"The House began debate and a vote was expected early this evening, with Republican leaders confident of winning over enough holdouts to pass their plan, which would make $900 billion in cuts, raise the debt ceiling for a few months, and come back for more of the same later. But Senate Democratic leaders said that if that happened they would waste no time rejecting the legislation.
"Leaders of both parties and in both chambers said that it was essential to avoid a default on the federal debt, but that was practically all they agreed on." From the NY Times, today, July 28, 2011.
So the question is why does Boehner want to pass a debt ceiling package that will not pass the Senate? Or to put this differently, why pass such a package when he knows it will not do anything and cannot do anything to get a deal done? Or, still differently, why is Boehner not interested in actually governing, but is content to "play games" or engage in gamesmanship?
And if you say this is strategy on Boehner's part, what is that strategy? What is to be gained as a result of this action?
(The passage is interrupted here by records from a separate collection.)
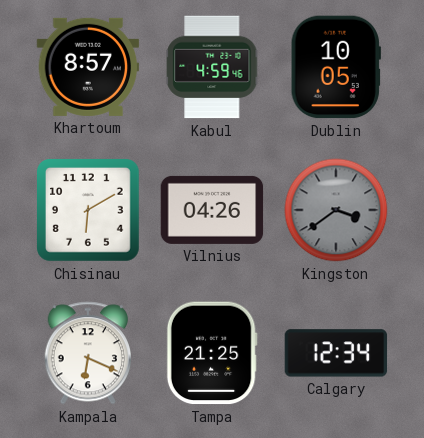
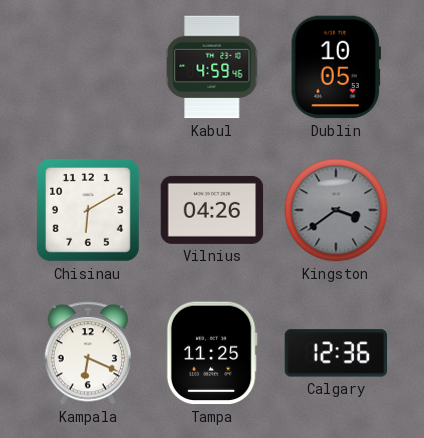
Khartoum: 8:57 -> none
Tampa: 21:25 -> 11:25
Calgary: 12:34 -> 12:36
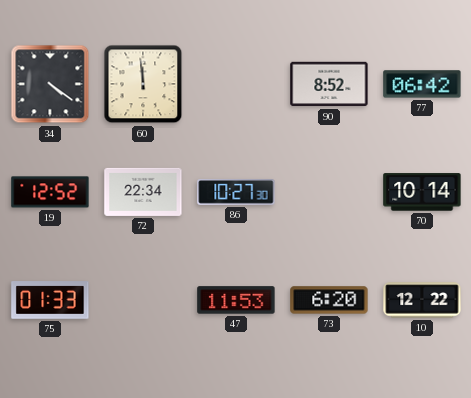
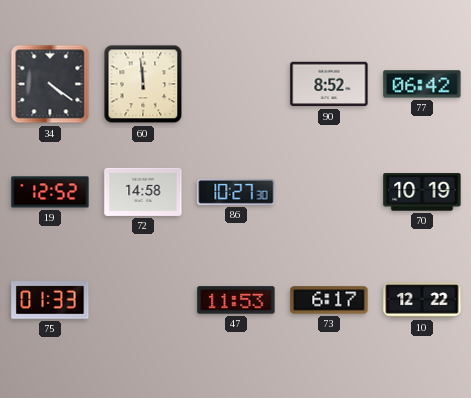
72: 22:34 -> 14:58
70: 10:14 -> 10:19
73: 6:20 -> 6:17
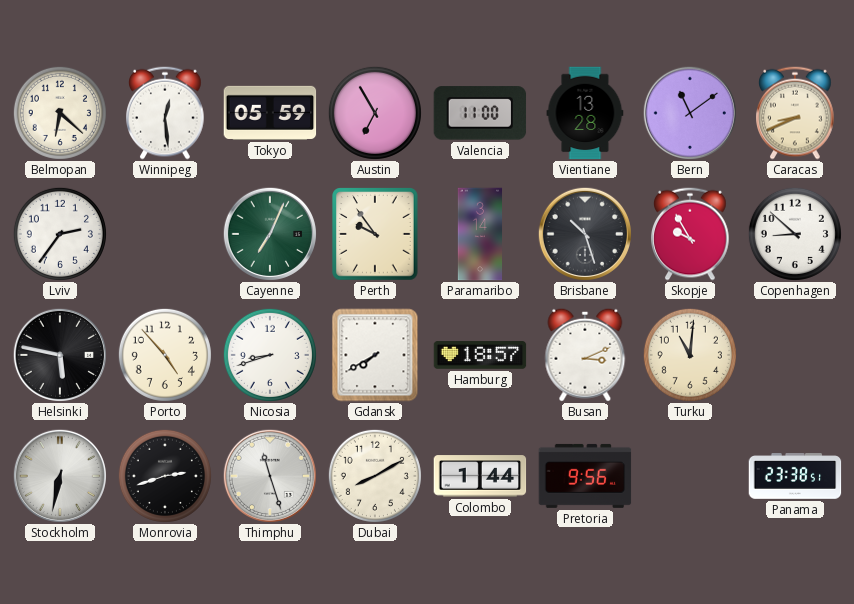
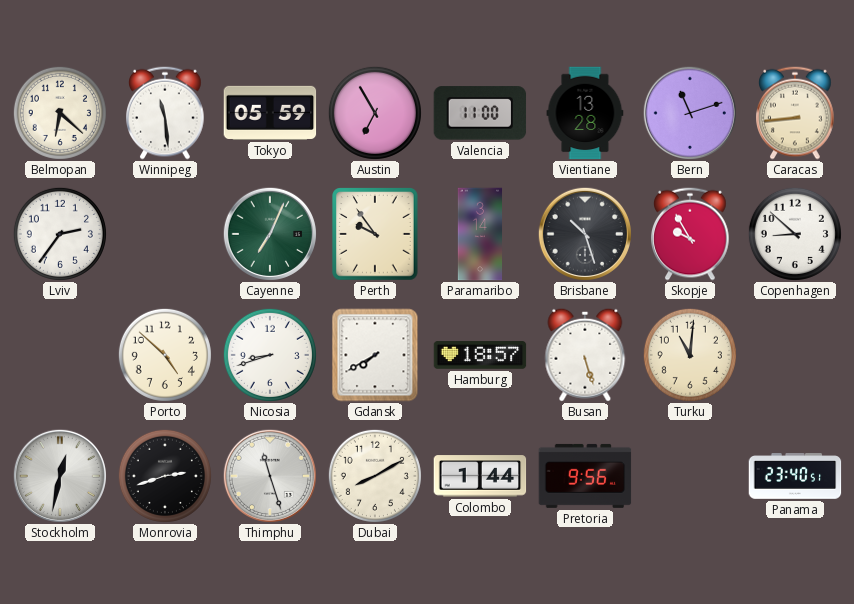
Winnipeg: 12:29 -> 11:29
Bern: 11:09 -> 11:12
Caracas: 8:41 -> 8:44
Helsinki: 5:47 -> none
Porto: 4:53 -> 4:52
Busan: 3:11 -> 5:27
Stockholm: 6:32 -> 12:32
Panama: 23:38 -> 23:40
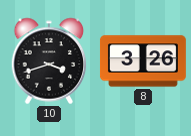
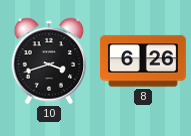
8: 3:26 -> 6:26
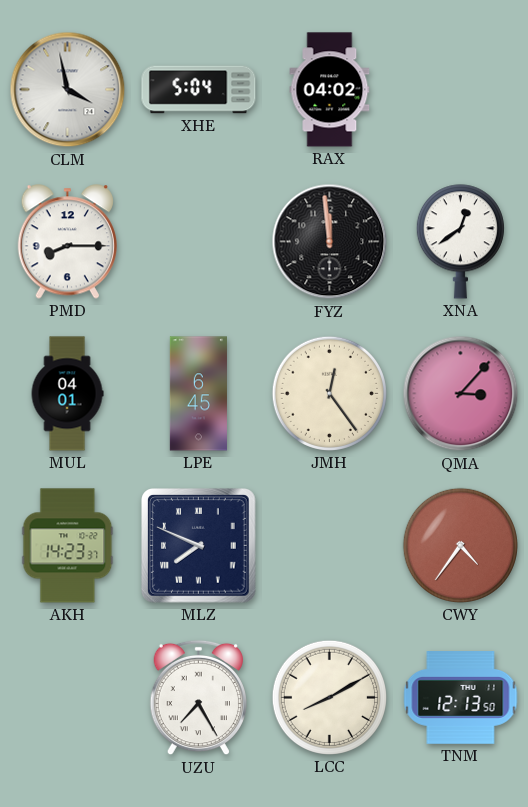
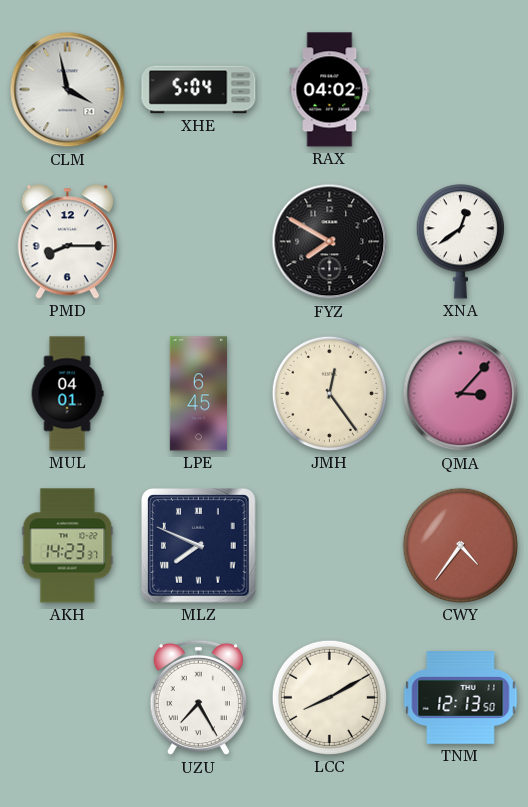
FYZ: 11:59 -> 7:50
And although I cannot answer these questions to my own satisfaction, I will say that the answers one provides depends upon how one understands the actions of our politicians. That is, if you think that Boehner's primary concern is actually governing according to a set of principles he deems fundamental, then his "strategy" is really no strategy at all. Rather, it is merely an action, known in advance to be futile, that is meant to endorse these principles, even though this endorsement will do nothing or have little or no consequences. However, if you consider the possibility that Boehner has over concerns, say, more parochial concerns, then it is possible to see this as a "strategy" that is meant achieve certain results. What results could Boehner want to achieve, if we exclude legislative consequences? Does he want to try to showup the President or the Senate, that is, the Democrats in the Senate by forcing them to vote this option down? That has a certain plausibility to it. But it should be asked, What does this achieve? Does this make it more likely that the Republicans will gain as a result of a Senate or presidential veto? At the present moment, the answer to this question would seem to be "No," because most the American people seem to want some kind of settlement, almost any kind of settlement, because they sense that this situation could be resolved rather easily if politicians would stop "playing politics."
So, it remains, at least to me, to be seen what Boehner is about, what his objectives are. And I would just point out that our commonly accepted understandings of how our politicians behave do not provide very persuasive explanations at this point. So, it would seem that whatever is going in D.C. right now, we don't really understand. And this in itself is interesting.